To avoid bad PlotQualityProfiles and a lot of time for the calculation of error rates

MDSHAHADATHOSSAIN commented 2 years ago

Hello, I have four fastq files named 18S191096-CZ_R1.fastq, 18S191096-CZ_R2.fastq, 18S191096-NEW_R1.fastq and 18S191096-NEW_R2.fastq. Also, the size of the 18S191096-CZ_R1.fastq, 18S191096-CZ_R2.fastq, 18S191096-NEW_R1.fastq and 18S191096-NEW_R2.fastq files is 227 MB, 227 MB, plotQualityProfile_R1 2.5 GB and 2.5 GB, respectively. plotQualityProfile_R2 I have attached the figures of plotQualityProfile here. In plotQualityProfile you can see that I already have way too many reads. mydata_errF <- learnErrors(mydata_filtFs, nbases= 1e+08, multithread=TRUE, verbose=TRUE) mydata_errR <- learnErrors(mydata_filtRs, nbases= 1e+08, multithread=TRUE, verbose=TRUE) When I try to estimate error rates using the above codes, it takes too long because of the many bases and reads. For example, the R session ran continuously for a day and then terminated without finishing the tasks.

What should I do now? How can I make the quality of plotQualityProfile good? How can I quickly estimate the error rate? I would be grateful for any suggestion. Thank you.

benjjneb commented 2 years ago

The relevant data size for learnErrors is after doing filtering and trimming. What filterAndTrim command did you apply to the data? One option is to make filtering more stringent, which will trade away lower quality reads for reduced processing time later.

That said, learnErrors is often the most compute-intensive part of the DADA2 workflow. Especially in high-diversity data. (what environment/primer-set are you using?)

MDSHAHADATHOSSAIN commented 2 years ago

Thank you for your reply. I used this filter and trim option: mydata_out <- filterAndTrim(mydata_fnFs, mydata_filtFs, mydata_fnRs, mydata_filtRs, truncLen=c(130,120), maxN=0, maxEE=c(2,2), truncQ=2, rm.phix=TRUE, compress=TRUE, multithread=FALSE) The PCR primer pairs (forward/reverse) were 341F/805R and NS1/GCfung, targeting the 5' end of eukaryote 18S rRNA.

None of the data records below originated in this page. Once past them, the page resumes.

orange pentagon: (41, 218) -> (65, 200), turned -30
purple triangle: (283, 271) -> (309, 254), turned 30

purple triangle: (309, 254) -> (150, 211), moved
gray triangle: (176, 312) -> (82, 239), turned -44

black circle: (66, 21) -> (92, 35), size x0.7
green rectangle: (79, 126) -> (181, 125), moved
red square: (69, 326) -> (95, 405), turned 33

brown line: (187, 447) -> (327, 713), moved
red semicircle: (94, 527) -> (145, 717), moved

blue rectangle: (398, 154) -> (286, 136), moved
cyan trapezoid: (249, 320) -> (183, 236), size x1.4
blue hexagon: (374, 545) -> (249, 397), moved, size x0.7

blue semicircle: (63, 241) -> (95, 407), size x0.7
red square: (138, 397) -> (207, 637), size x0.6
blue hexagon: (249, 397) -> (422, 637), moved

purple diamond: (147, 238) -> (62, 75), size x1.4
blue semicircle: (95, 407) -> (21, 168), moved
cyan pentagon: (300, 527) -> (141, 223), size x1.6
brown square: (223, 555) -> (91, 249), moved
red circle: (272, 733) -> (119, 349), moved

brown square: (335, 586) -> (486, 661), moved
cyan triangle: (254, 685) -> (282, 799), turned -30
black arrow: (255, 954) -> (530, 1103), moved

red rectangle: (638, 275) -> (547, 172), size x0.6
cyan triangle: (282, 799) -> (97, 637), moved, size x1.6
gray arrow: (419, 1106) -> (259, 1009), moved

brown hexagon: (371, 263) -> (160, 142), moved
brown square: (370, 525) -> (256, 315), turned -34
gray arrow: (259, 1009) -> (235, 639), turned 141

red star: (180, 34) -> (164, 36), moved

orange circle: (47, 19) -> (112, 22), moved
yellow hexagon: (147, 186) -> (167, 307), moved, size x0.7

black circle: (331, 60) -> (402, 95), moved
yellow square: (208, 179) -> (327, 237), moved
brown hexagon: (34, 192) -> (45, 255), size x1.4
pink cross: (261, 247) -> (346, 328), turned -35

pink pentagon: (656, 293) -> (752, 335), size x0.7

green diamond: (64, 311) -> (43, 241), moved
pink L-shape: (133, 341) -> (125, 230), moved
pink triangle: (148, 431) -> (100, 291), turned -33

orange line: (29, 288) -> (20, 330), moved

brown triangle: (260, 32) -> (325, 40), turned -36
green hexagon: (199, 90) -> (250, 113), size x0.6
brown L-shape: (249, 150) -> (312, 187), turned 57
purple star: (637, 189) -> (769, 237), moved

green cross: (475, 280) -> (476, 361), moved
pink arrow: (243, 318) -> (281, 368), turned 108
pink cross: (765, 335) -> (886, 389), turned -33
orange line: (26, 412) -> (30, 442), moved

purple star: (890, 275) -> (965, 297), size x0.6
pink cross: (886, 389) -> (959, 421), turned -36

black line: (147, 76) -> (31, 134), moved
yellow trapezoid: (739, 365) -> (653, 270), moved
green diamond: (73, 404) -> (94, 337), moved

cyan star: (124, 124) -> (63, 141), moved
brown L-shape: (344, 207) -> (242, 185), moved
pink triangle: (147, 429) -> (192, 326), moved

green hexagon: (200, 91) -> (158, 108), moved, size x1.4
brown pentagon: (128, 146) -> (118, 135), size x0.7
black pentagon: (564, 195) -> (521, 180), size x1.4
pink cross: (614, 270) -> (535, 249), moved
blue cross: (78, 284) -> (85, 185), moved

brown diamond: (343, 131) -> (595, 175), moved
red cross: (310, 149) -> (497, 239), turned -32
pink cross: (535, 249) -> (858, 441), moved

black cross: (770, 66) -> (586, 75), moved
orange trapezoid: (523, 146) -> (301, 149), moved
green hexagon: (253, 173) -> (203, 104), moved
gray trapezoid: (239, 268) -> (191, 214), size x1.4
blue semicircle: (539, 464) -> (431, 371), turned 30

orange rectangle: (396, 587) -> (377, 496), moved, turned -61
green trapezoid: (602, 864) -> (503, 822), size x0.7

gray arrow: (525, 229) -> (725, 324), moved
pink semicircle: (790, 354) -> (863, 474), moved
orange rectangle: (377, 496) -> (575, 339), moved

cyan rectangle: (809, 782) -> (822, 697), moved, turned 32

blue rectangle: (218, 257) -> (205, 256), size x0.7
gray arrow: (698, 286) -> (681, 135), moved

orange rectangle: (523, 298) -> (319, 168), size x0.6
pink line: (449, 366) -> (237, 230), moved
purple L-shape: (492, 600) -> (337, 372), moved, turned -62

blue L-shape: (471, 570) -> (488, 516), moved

benjjneb commented 2 years ago

Is the data a mixture of V3V4 16S sequences, and 18S sequences from fungi? That makes things more complicated.

What is the length of the sequenced eukaryotic amplicon? This should be considered when choosing truncLen parameters. You want to keep enough DNA so that they overlap. Your current truncLen lenghts are too small to get overalpping 16S sequence, as the V3V4 amplicon is ~420 (or ~460 nts if primers sequenced) long.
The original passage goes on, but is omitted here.